Datastore - Free size in minus values, and then suddenly in huge size.

Dear All,

We came across with a strange issue last month.

We have a vmware cluster with 2 esxi 4.1 hosts.

Friday morning, suddenly we lost connection to all VMs running on both esx hosts and lost connection to storage.

After 1st esx restart 3rd volume was still in disconnected state.

After esx host restart, and rescan, it showed free size in minus for 3rd datastore.

And bizarre issue was, suddenly after 3rd rescan it showed total capacity of 4000TB, and free size of 293 TB. Entire storagebox is not bigger than 8 TB.

This situation remained till friday, and suddenly after another rescan on Monday, the datastore showed again correct size and issue was completely solved and did not occur till now.

We are still wondering what went wrong for 3 days.

There were zero errors at storage level or at hardware level.

Strange issue which got solved itself!!!! Has anyone seen this in their environment?

test - Copy.PNG

We saw this in logs.

Dec  6 03:25:46 vmkernel: 0:15:36:09.307 cpu0:4191)WARNING: ScsiPath: 3248: Failed to issue command 0xa3 on path vmhba3:C0:T1:L3 (World 0): Timeout

Dec  6 03:25:46 vmkernel: 0:15:36:09.307 cpu0:4191)VMW_SATP_ALUA: satp_alua_issueCommandOnPath: Failed to issue sync command on path "vmhba3:C0:T1:L3" (DOWN) due to status Timeout.

0 Kudos
2 Replies
vfk
Expert
Expert

I suspect you have corrupt volume, the last time I have seen this volume run out of space and metadata corrupted.  I would recommend contacting VMware support to investigate this further.

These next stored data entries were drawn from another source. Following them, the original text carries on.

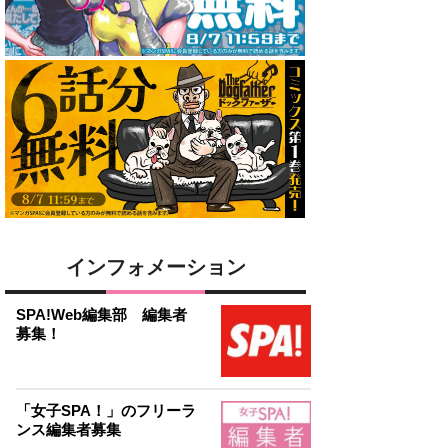
インフォメーション
SPA!Web編集部 編集者
募集！
「女子SPA！」のフリーラ
ンス編集者募集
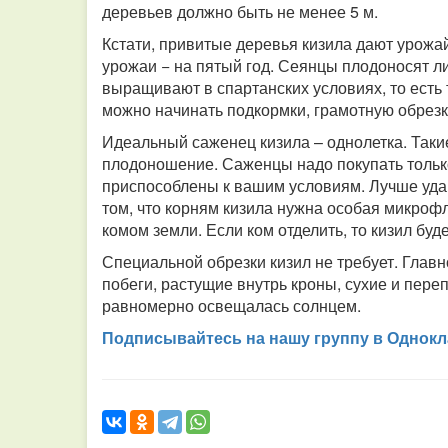
деревьев должно быть не менее 5 м.
Кстати, привитые деревья кизила дают урож
урожаи − на пятый год. Сеянцы плодоносят ли
выращивают в спартанских условиях, то есть 
можно начинать подкормки, грамотную обрезк
Идеальный саженец кизила – однолетка. Таки
плодоношение. Саженцы надо покупать только
приспособлены к вашим условиям. Лучше уда
том, что корням кизила нужна особая микрофл
комом земли. Если ком отделить, то кизил буде
Специальной обрезки кизил не требует. Главн
побеги, растущие внутрь кроны, сухие и пере
равномерно освещалась солнцем.
Подписывайтесь на нашу группу в Однокл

--- If you found this or any other answer helpful, please consider the use of the Helpful or Correct buttons to award points. vfk Systems Manager / Technical Architect VCP5-DCV, VCAP5-DCA, vExpert, ITILv3, CCNA, MCP
Cyberfed27
Hot Shot
Hot Shot

We just had a very similar issue on our system. We are running 5.1 ESXi and 5.5 vCenter.

We added a new 1.5 TB datastore to our VMware cluster. Only a few hosts were seeing the new datastore. After doing a bunch of refresh/rescan all we managed to get all the VMhosts to see the new datastore. Then things got really weird, the size was being reported erroneously from it being 4TB to over 290,000TB!!! It would jump into a red alarm and then disconnect from some hosts. On other hosts it showed up correctly as 1.5TB but with 700GB used! Refresh again and the datastore would disappear!

I checked on our SAN and there were no errors or messages to indicate any issue with the SAN, LUN, or communication paths.

We ended up creating a new LUN and datastore and just deleted the one causing the issues. So far everything seems fine. We have never seen this happen before. We too concluded that it may have been some type of corruption on the LUN or during the VMFS5 formatting. I know this doesn't offer much help in how to solve the issue. For us since it was a new datastore with nothing on it we opted to just delete it and move on rather than troubleshoot deeper with VMware.

0 Kudos